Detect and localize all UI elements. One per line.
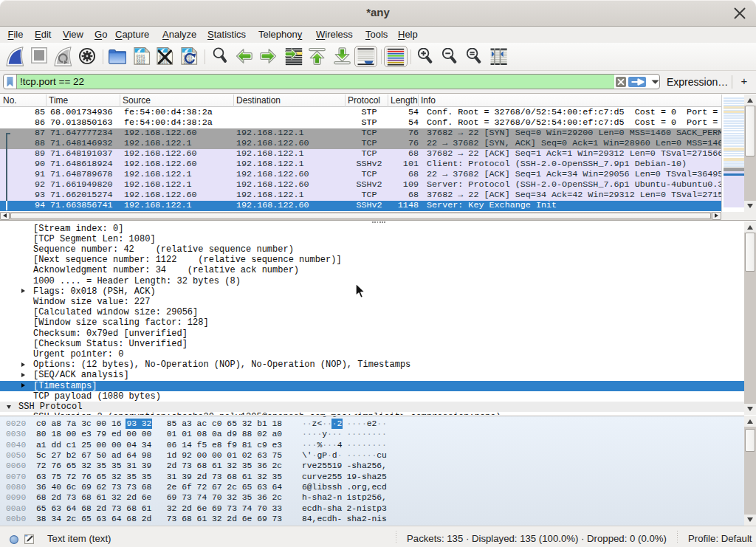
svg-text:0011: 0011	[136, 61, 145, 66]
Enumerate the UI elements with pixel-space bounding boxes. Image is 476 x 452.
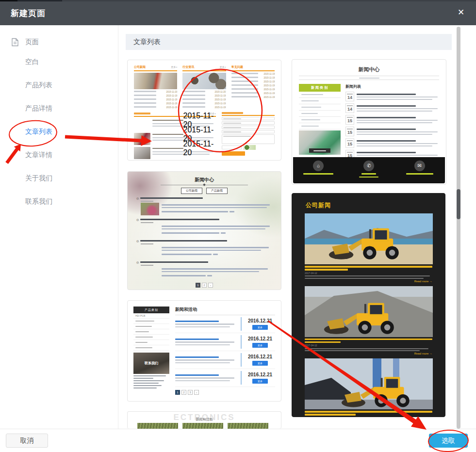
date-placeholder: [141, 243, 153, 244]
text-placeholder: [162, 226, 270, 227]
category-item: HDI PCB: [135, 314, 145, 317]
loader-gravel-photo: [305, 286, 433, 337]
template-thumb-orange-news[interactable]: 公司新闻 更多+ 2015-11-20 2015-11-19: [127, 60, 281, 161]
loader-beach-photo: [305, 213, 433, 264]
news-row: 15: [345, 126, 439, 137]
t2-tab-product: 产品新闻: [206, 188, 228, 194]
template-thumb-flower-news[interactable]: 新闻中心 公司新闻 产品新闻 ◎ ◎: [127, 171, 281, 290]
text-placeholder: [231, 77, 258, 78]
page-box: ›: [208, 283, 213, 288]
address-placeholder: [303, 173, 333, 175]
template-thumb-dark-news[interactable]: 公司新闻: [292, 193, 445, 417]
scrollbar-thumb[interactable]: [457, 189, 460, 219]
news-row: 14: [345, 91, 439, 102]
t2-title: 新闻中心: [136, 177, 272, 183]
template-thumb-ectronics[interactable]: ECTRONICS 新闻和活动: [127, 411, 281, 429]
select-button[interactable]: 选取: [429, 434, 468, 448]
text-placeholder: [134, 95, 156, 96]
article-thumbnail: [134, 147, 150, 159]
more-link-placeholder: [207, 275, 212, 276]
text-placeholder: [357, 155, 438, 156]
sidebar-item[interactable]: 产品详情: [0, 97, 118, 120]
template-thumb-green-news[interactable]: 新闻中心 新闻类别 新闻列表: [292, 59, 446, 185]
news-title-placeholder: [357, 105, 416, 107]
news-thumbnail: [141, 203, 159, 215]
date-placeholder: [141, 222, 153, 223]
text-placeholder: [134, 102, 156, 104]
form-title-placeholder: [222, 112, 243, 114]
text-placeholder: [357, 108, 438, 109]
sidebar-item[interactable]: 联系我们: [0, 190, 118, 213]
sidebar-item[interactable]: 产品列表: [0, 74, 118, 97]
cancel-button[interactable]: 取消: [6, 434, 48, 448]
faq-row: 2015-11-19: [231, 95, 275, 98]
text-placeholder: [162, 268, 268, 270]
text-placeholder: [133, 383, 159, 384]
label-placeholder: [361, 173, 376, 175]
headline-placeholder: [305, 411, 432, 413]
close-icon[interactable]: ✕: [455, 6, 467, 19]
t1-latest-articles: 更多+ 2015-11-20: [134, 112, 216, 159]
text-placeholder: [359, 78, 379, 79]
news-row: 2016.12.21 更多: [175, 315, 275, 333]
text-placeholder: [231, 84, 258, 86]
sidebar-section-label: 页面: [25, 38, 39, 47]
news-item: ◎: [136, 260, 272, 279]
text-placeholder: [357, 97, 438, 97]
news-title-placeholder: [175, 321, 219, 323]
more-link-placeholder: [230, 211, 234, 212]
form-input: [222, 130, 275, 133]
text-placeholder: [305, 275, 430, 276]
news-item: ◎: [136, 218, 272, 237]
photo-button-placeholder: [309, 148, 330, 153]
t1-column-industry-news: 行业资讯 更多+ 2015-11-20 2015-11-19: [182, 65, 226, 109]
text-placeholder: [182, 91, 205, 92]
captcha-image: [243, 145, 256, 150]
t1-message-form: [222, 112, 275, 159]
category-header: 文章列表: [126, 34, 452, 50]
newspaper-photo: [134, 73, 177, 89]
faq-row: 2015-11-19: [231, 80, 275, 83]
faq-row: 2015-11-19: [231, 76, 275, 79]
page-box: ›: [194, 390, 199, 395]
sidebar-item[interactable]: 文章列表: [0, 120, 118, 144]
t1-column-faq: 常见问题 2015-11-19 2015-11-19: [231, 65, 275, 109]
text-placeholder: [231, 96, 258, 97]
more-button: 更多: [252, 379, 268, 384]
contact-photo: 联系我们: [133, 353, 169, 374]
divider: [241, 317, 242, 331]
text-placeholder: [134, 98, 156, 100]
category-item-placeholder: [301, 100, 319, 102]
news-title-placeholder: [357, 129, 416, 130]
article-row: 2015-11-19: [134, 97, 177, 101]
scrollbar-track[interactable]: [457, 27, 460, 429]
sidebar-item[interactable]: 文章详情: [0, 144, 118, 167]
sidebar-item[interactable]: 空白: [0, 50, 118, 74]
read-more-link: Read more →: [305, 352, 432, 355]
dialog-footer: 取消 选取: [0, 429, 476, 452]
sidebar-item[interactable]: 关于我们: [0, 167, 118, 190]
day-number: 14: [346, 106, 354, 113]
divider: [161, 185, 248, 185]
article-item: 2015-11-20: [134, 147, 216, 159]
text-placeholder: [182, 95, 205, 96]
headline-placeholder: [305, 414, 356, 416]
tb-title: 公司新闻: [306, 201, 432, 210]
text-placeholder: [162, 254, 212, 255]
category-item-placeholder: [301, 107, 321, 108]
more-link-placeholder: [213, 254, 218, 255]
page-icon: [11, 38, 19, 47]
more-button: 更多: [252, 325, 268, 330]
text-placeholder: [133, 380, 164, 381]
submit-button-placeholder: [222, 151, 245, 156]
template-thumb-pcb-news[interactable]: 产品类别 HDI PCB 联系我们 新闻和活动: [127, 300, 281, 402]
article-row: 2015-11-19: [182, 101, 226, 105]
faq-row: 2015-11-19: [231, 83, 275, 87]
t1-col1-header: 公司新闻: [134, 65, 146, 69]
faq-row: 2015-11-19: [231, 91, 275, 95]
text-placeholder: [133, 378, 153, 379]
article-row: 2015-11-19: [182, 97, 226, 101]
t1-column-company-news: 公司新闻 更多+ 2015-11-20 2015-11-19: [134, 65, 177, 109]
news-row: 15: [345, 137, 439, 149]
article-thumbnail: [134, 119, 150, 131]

━━━━━━━━━━━━━━━━━━━━━━━━━━━━━━

◆ ACTIVITY
Please transcribe the entries exactly, omitting the images.

◆ EXERCISE SOLUTION
Detect and localize all UI elements. One per line.
svg-text:0011: 0011	[136, 61, 145, 66]
Enumerate the UI elements with pixel-space bounding boxes. Image is 476 x 452.
date-placeholder: [141, 243, 153, 244]
text-placeholder: [162, 226, 270, 227]
category-item: HDI PCB: [135, 314, 145, 317]
loader-gravel-photo: [305, 286, 433, 337]
template-thumb-orange-news[interactable]: 公司新闻 更多+ 2015-11-20 2015-11-19: [127, 60, 281, 161]
loader-beach-photo: [305, 213, 433, 264]
news-row: 15: [345, 126, 439, 137]
t2-tab-product: 产品新闻: [206, 188, 228, 194]
template-thumb-flower-news[interactable]: 新闻中心 公司新闻 产品新闻 ◎ ◎: [127, 171, 281, 290]
text-placeholder: [231, 77, 258, 78]
page-box: ›: [208, 283, 213, 288]
address-placeholder: [303, 173, 333, 175]
template-thumb-dark-news[interactable]: 公司新闻: [292, 193, 445, 417]
scrollbar-thumb[interactable]: [457, 189, 460, 219]
news-row: 14: [345, 91, 439, 102]
t2-title: 新闻中心: [136, 177, 272, 183]
template-thumb-ectronics[interactable]: ECTRONICS 新闻和活动: [127, 411, 281, 429]
select-button[interactable]: 选取: [429, 434, 468, 448]
text-placeholder: [134, 95, 156, 96]
article-thumbnail: [134, 147, 150, 159]
more-link-placeholder: [207, 275, 212, 276]
text-placeholder: [357, 155, 438, 156]
sidebar-item[interactable]: 产品详情: [0, 97, 118, 120]
template-thumb-green-news[interactable]: 新闻中心 新闻类别 新闻列表: [292, 59, 446, 185]
news-title-placeholder: [357, 105, 416, 107]
news-thumbnail: [141, 203, 159, 215]
date-placeholder: [141, 222, 153, 223]
text-placeholder: [134, 102, 156, 104]
form-title-placeholder: [222, 112, 243, 114]
text-placeholder: [357, 108, 438, 109]
sidebar-item[interactable]: 联系我们: [0, 190, 118, 213]
sidebar-item[interactable]: 产品列表: [0, 74, 118, 97]
cancel-button[interactable]: 取消: [6, 434, 48, 448]
faq-row: 2015-11-19: [231, 95, 275, 98]
text-placeholder: [162, 268, 268, 270]
text-placeholder: [133, 383, 159, 384]
label-placeholder: [361, 173, 376, 175]
headline-placeholder: [305, 411, 432, 413]
close-icon[interactable]: ✕: [455, 6, 467, 19]
t1-latest-articles: 更多+ 2015-11-20: [134, 112, 216, 159]
text-placeholder: [359, 78, 379, 79]
news-row: 2016.12.21 更多: [175, 315, 275, 333]
text-placeholder: [231, 84, 258, 86]
sidebar-section-label: 页面: [25, 38, 39, 47]
news-item: ◎: [136, 260, 272, 279]
text-placeholder: [357, 97, 438, 97]
news-title-placeholder: [175, 321, 219, 323]
more-link-placeholder: [230, 211, 234, 212]
form-input: [222, 130, 275, 133]
text-placeholder: [305, 275, 430, 276]
news-item: ◎: [136, 218, 272, 237]
photo-button-placeholder: [309, 148, 330, 153]
t1-column-industry-news: 行业资讯 更多+ 2015-11-20 2015-11-19: [182, 65, 226, 109]
text-placeholder: [182, 91, 205, 92]
captcha-image: [243, 145, 256, 150]
t1-message-form: [222, 112, 275, 159]
category-header: 文章列表: [126, 34, 452, 50]
newspaper-photo: [134, 73, 177, 89]
faq-row: 2015-11-19: [231, 80, 275, 83]
faq-row: 2015-11-19: [231, 76, 275, 79]
page-box: ›: [194, 390, 199, 395]
sidebar-item[interactable]: 文章列表: [0, 120, 118, 144]
t1-column-faq: 常见问题 2015-11-19 2015-11-19: [231, 65, 275, 109]
text-placeholder: [231, 96, 258, 97]
more-button: 更多: [252, 379, 268, 384]
contact-photo: 联系我们: [133, 353, 169, 374]
divider: [241, 317, 242, 331]
text-placeholder: [134, 98, 156, 100]
category-item-placeholder: [301, 100, 319, 102]
news-title-placeholder: [357, 129, 416, 130]
article-row: 2015-11-19: [134, 97, 177, 101]
scrollbar-track[interactable]: [457, 27, 460, 429]
sidebar-item[interactable]: 文章详情: [0, 144, 118, 167]
sidebar-item[interactable]: 空白: [0, 50, 118, 74]
read-more-link: Read more →: [305, 352, 432, 355]
dialog-footer: 取消 选取: [0, 429, 476, 452]
sidebar-item[interactable]: 关于我们: [0, 167, 118, 190]
day-number: 14: [346, 106, 354, 113]
divider: [161, 185, 248, 185]
article-item: 2015-11-20: [134, 147, 216, 159]
text-placeholder: [182, 95, 205, 96]
headline-placeholder: [305, 414, 356, 416]
tb-title: 公司新闻: [306, 201, 432, 210]
text-placeholder: [162, 254, 212, 255]
category-item-placeholder: [301, 107, 321, 108]
more-link-placeholder: [213, 254, 218, 255]
page-icon: [11, 38, 19, 47]
more-button: 更多: [252, 325, 268, 330]
text-placeholder: [133, 380, 164, 381]
submit-button-placeholder: [222, 151, 245, 156]
template-thumb-pcb-news[interactable]: 产品类别 HDI PCB 联系我们 新闻和活动: [127, 300, 281, 402]
article-row: 2015-11-19: [182, 101, 226, 105]
faq-row: 2015-11-19: [231, 83, 275, 87]
t1-col1-header: 公司新闻: [134, 65, 146, 69]
faq-row: 2015-11-19: [231, 91, 275, 95]
text-placeholder: [133, 378, 153, 379]
article-row: 2015-11-19: [182, 97, 226, 101]
t1-column-company-news: 公司新闻 更多+ 2015-11-20 2015-11-19: [134, 65, 177, 109]
news-row: 15: [345, 137, 439, 149]
article-thumbnail: [134, 119, 150, 131]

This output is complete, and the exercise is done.